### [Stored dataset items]
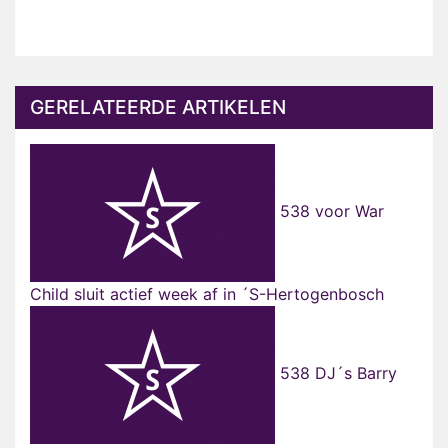
GERELATEERDE ARTIKELEN
538 voor War
Child sluit actief week af in ´S-Hertogenbosch
538 DJ´s Barry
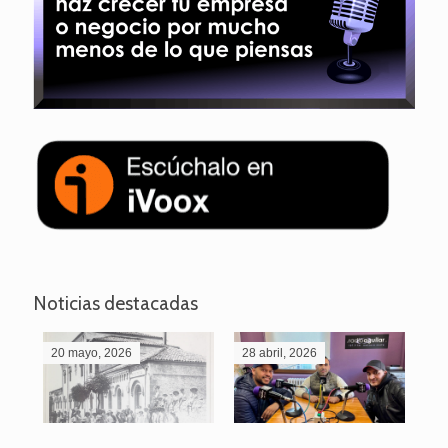
Noticias destacadas
20 mayo, 2026
28 abril, 2026
27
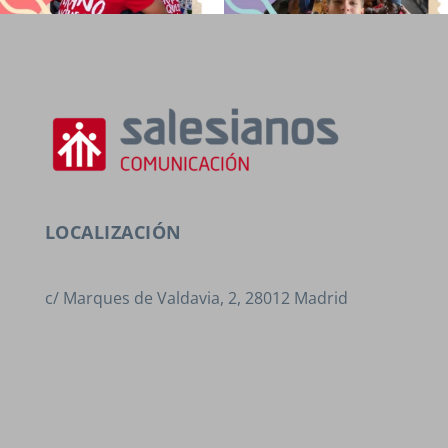
LOCALIZACIÓN
c/ Marques de Valdavia, 2, 28012 Madrid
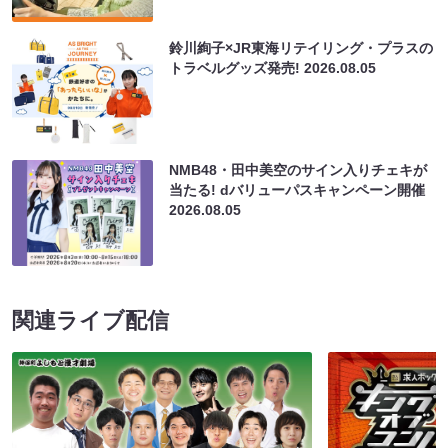
鈴川絢子×JR東海リテイリング・プラスの
トラベルグッズ発売!
2026.08.05
NMB48・田中美空のサイン入りチェキが
当たる! dバリューパスキャンペーン開催
2026.08.05
関連ライブ配信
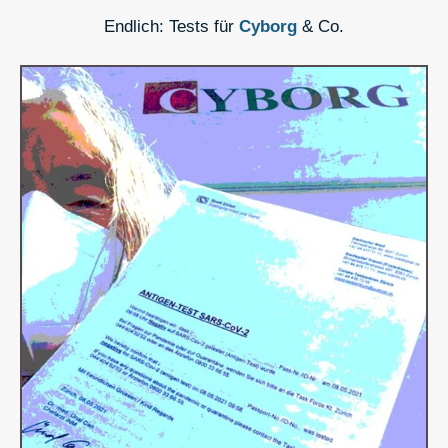
Endlich: Tests für
Cyborg
& Co.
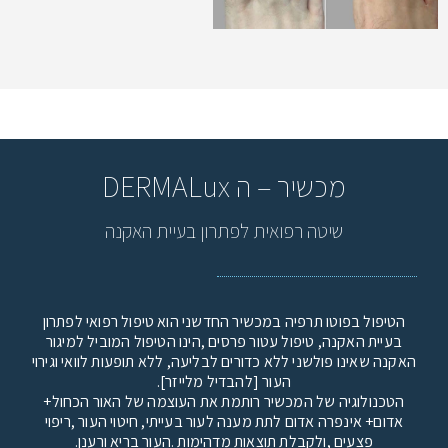
מכשיר – ה DERMALux
שיטה רפואית לפתרון בעיית האקנה
הטיפול בפוטו תרפיה במכשיר החדשני הוא טיפול רפואי לפתרון
בעיית האקנה, טיפול עטור פרסים ,הינו הטיפול המוביל למיגור
האקנה שאינו פולשני ללא כדורים לבליעה, ללא תופעות לוואי וגירוי
העור [להבדיל מלייזר].
הטכנולוגיה של המכשיר רותמת את העוצמה של האור הכחול+
אדום+ אינפרה אדום לתת מענה לעור בעייתי, חיטוי העור ,ריפוי
פצעים ,ולקבלת תוצאות מדהימות .העור בריא ורענן.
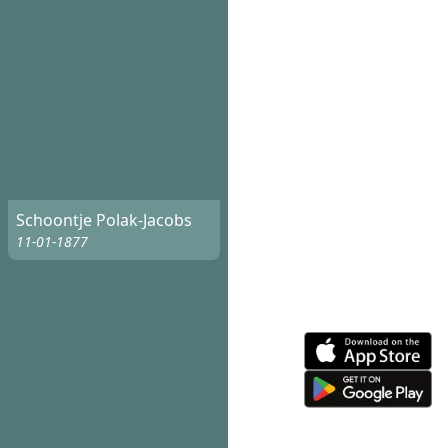
Schoontje Polak-Jacobs
11-01-1877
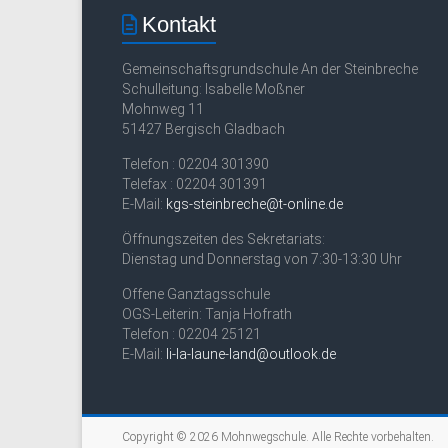
Kontakt
Gemeinschaftsgrundschule An der Steinbreche
Schulleitung: Isabelle Moßner
Mohnweg 11
51427 Bergisch Gladbach
Telefon : 02204 301390
Telefax : 02204 301391
E-Mail:
kgs-steinbreche@t-online.de
Öffnungszeiten des Sekretariats:
Dienstag und Donnerstag von 7:30-13:30 Uhr
Offene Ganztagsschule
OGS-Leiterin: Tanja Hofrath
Telefon : 02204 25121
E-Mail:
li-la-laune-land@outlook.de
Copyright © 2026
Mohnwegschule
. Alle Rechte vorbehalten.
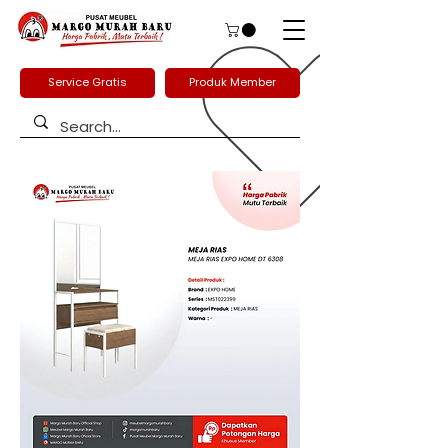
Service Gratis
Produk Member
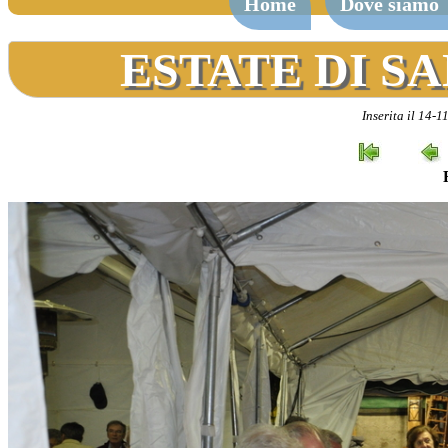
Home
Dove siamo
ESTATE DI SA
Inserita il 14-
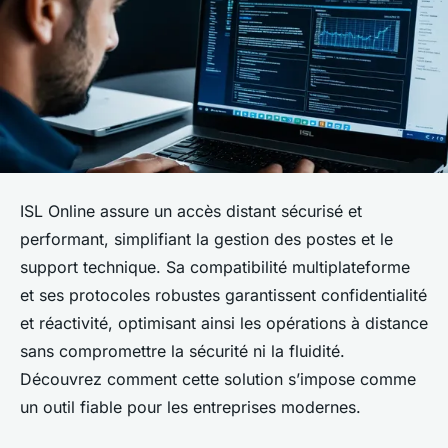
ISL Online assure un accès distant sécurisé et
performant, simplifiant la gestion des postes et le
support technique. Sa compatibilité multiplateforme
et ses protocoles robustes garantissent confidentialité
et réactivité, optimisant ainsi les opérations à distance
sans compromettre la sécurité ni la fluidité.
Découvrez comment cette solution s’impose comme
un outil fiable pour les entreprises modernes.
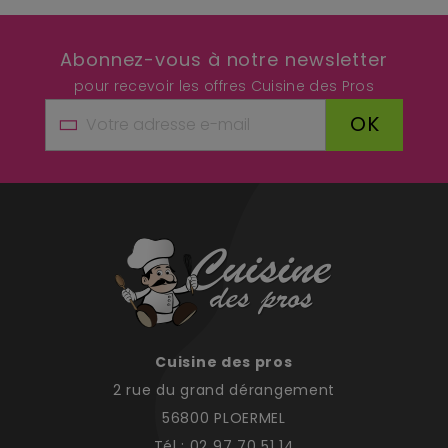
Abonnez-vous à notre newsletter
pour recevoir les offres Cuisine des Pros
OK
Cuisine des pros
2 rue du grand dérangement
56800 PLOERMEL
Tél : 02 97 70 51 14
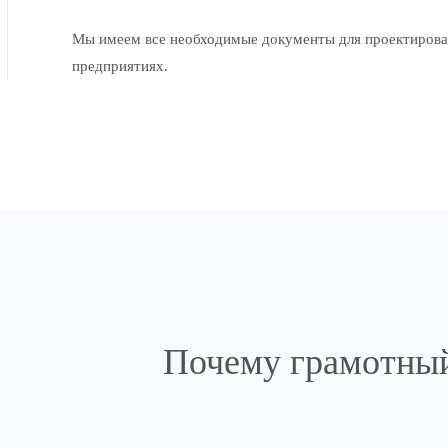
Мы имеем все необходимые документы для проектирова
предприятиях.
Почему грамотный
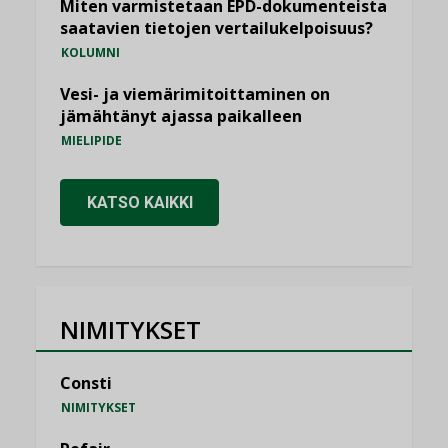
Miten varmistetaan EPD-dokumenteista
saatavien tietojen vertailukelpoisuus?
KOLUMNI
Vesi- ja viemärimitoittaminen on
jämähtänyt ajassa paikalleen
MIELIPIDE
KATSO KAIKKI
NIMITYKSET
Consti
NIMITYKSET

### [EXERCISE]
The records above should be returned exactly, with only their pictures held back.

### [WRITTEN REPLY]
GERELATEERDE ARTIKELEN
538 voor War
Child sluit actief week af in ´S-Hertogenbosch
538 DJ´s Barry
Noticias destacadas
20 mayo, 2026
28 abril, 2026
27
LOCALIZACIÓN
c/ Marques de Valdavia, 2, 28012 Madrid
鈴川絢子×JR東海リテイリング・プラスの
トラベルグッズ発売!
2026.08.05
NMB48・田中美空のサイン入りチェキが
当たる! dバリューパスキャンペーン開催
2026.08.05
関連ライブ配信
Endlich: Tests für
Cyborg
& Co.
מכשיר – ה DERMALux
שיטה רפואית לפתרון בעיית האקנה
הטיפול בפוטו תרפיה במכשיר החדשני הוא טיפול רפואי לפתרון
בעיית האקנה, טיפול עטור פרסים ,הינו הטיפול המוביל למיגור
האקנה שאינו פולשני ללא כדורים לבליעה, ללא תופעות לוואי וגירוי
העור [להבדיל מלייזר].
הטכנולוגיה של המכשיר רותמת את העוצמה של האור הכחול+
אדום+ אינפרה אדום לתת מענה לעור בעייתי, חיטוי העור ,ריפוי
פצעים ,ולקבלת תוצאות מדהימות .העור בריא ורענן.
Schoontje Polak-Jacobs
11-01-1877
Kontakt
Gemeinschaftsgrundschule An der Steinbreche
Schulleitung: Isabelle Moßner
Mohnweg 11
51427 Bergisch Gladbach
Telefon : 02204 301390
Telefax : 02204 301391
E-Mail:
kgs-steinbreche@t-online.de
Öffnungszeiten des Sekretariats:
Dienstag und Donnerstag von 7:30-13:30 Uhr
Offene Ganztagsschule
OGS-Leiterin: Tanja Hofrath
Telefon : 02204 25121
E-Mail:
li-la-laune-land@outlook.de
Copyright © 2026
Mohnwegschule
. Alle Rechte vorbehalten.
Service Gratis
Produk Member
Home
Dove siamo
ESTATE DI SA
Inserita il 14-
ISL Online assure un accès distant sécurisé et
performant, simplifiant la gestion des postes et le
support technique. Sa compatibilité multiplateforme
et ses protocoles robustes garantissent confidentialité
et réactivité, optimisant ainsi les opérations à distance
sans compromettre la sécurité ni la fluidité.
Découvrez comment cette solution s’impose comme
un outil fiable pour les entreprises modernes.
Abonnez-vous à notre newsletter
pour recevoir les offres Cuisine des Pros
OK
Cuisine des pros
2 rue du grand dérangement
56800 PLOERMEL
Tél : 02 97 70 51 14
Мы имеем все необходимые документы для проектирова
предприятиях.
Почему грамотный
Miten varmistetaan EPD-dokumenteista
saatavien tietojen vertailukelpoisuus?
KOLUMNI
Vesi- ja viemärimitoittaminen on
jämähtänyt ajassa paikalleen
MIELIPIDE
KATSO KAIKKI
NIMITYKSET
Consti
NIMITYKSET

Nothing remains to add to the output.